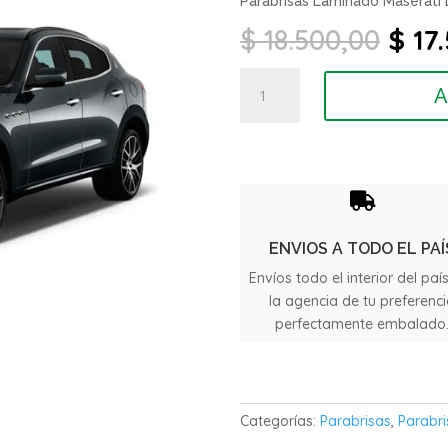
Parabrisas Laminado Maserati
El
$
18.500,00
$
17.
prec
origi
Parabrisas
A
era:
Laminado
$ 18.
Maserati
Levante
año
2016

/
2020
ENVIOS A TODO EL PAÍ
cantidad
Envíos todo el interior del paí
la agencia de tu preferenc
perfectamente embalado
Categorías:
Parabrisas
,
Parabri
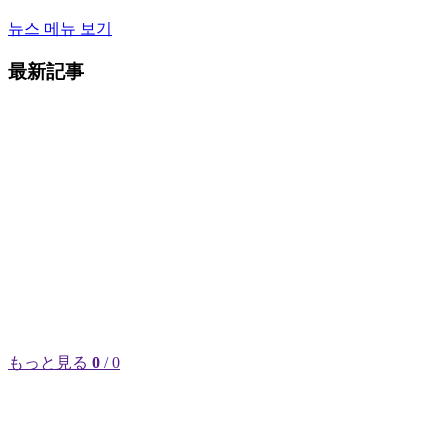
뉴스 메뉴 보기
最新記事
もっと見る
0
/ 0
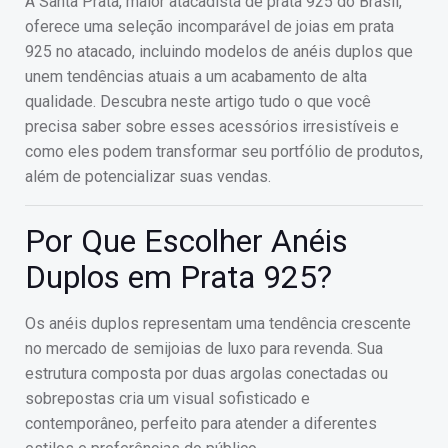
A Santa Prata, maior atacadista de prata 925 do Brasil,
oferece uma seleção incomparável de joias em prata
925 no atacado, incluindo modelos de anéis duplos que
unem tendências atuais a um acabamento de alta
qualidade. Descubra neste artigo tudo o que você
precisa saber sobre esses acessórios irresistíveis e
como eles podem transformar seu portfólio de produtos,
além de potencializar suas vendas.
Por Que Escolher Anéis
Duplos em Prata 925?
Os anéis duplos representam uma tendência crescente
no mercado de semijoias de luxo para revenda. Sua
estrutura composta por duas argolas conectadas ou
sobrepostas cria um visual sofisticado e
contemporâneo, perfeito para atender a diferentes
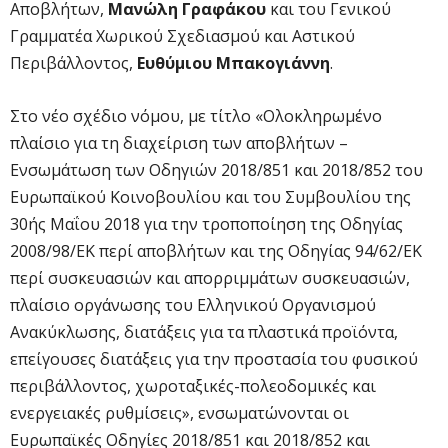
Αποβλήτων,
Μανώλη Γραφάκου
και του Γενικού
Γραμματέα Χωρικού Σχεδιασμού και Αστικού
Περιβάλλοντος,
Ευθύμιου Μπακογιάννη
.
Στο νέο σχέδιο νόμου, με τίτλο «Ολοκληρωμένο
πλαίσιο για τη διαχείριση των αποβλήτων –
Ενσωμάτωση των Οδηγιών 2018/851 και 2018/852 του
Ευρωπαϊκού Κοινοβουλίου και του Συμβουλίου της
30ής Μαΐου 2018 για την τροποποίηση της Οδηγίας
2008/98/ΕΚ περί αποβλήτων και της Οδηγίας 94/62/ΕΚ
περί συσκευασιών και απορριμμάτων συσκευασιών,
πλαίσιο οργάνωσης του Ελληνικού Οργανισμού
Ανακύκλωσης, διατάξεις για τα πλαστικά προϊόντα,
επείγουσες διατάξεις για την προστασία του φυσικού
περιβάλλοντος, χωροταξικές-πολεοδομικές και
ενεργειακές ρυθμίσεις», ενσωματώνονται οι
Ευρωπαϊκές Οδηγίες 2018/851 και 2018/852 και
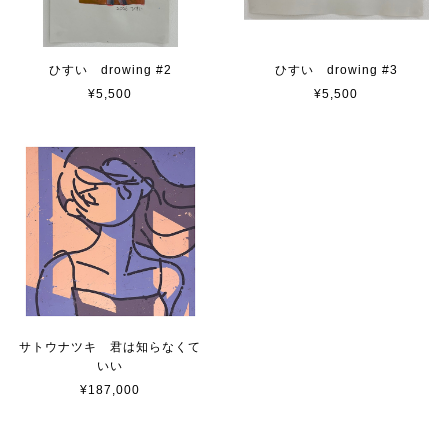
ひすい drowing #2
ひすい drowing #3
¥5,500
¥5,500
サトウナツキ 君は知らなくて
いい
¥187,000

-------------------------

An exact restatement is expected of the lines from the line containing "unem tendências atuais" to the end of the data above, pictures excluded.

*FINISHED TASK*
unem tendências atuais a um acabamento de alta
qualidade. Descubra neste artigo tudo o que você
precisa saber sobre esses acessórios irresistíveis e
como eles podem transformar seu portfólio de produtos,
além de potencializar suas vendas.
Por Que Escolher Anéis
Duplos em Prata 925?
Os anéis duplos representam uma tendência crescente
no mercado de semijoias de luxo para revenda. Sua
estrutura composta por duas argolas conectadas ou
sobrepostas cria um visual sofisticado e
contemporâneo, perfeito para atender a diferentes
Αποβλήτων,
Μανώλη Γραφάκου
και του Γενικού
Γραμματέα Χωρικού Σχεδιασμού και Αστικού
Περιβάλλοντος,
Ευθύμιου Μπακογιάννη
.
Στο νέο σχέδιο νόμου, με τίτλο «Ολοκληρωμένο
πλαίσιο για τη διαχείριση των αποβλήτων –
Ενσωμάτωση των Οδηγιών 2018/851 και 2018/852 του
Ευρωπαϊκού Κοινοβουλίου και του Συμβουλίου της
30ής Μαΐου 2018 για την τροποποίηση της Οδηγίας
2008/98/ΕΚ περί αποβλήτων και της Οδηγίας 94/62/ΕΚ
περί συσκευασιών και απορριμμάτων συσκευασιών,
πλαίσιο οργάνωσης του Ελληνικού Οργανισμού
Ανακύκλωσης, διατάξεις για τα πλαστικά προϊόντα,
επείγουσες διατάξεις για την προστασία του φυσικού
περιβάλλοντος, χωροταξικές-πολεοδομικές και
ενεργειακές ρυθμίσεις», ενσωματώνονται οι
Ευρωπαϊκές Οδηγίες 2018/851 και 2018/852 και
ひすい drowing #2
ひすい drowing #3
¥5,500
¥5,500
サトウナツキ 君は知らなくて
いい
¥187,000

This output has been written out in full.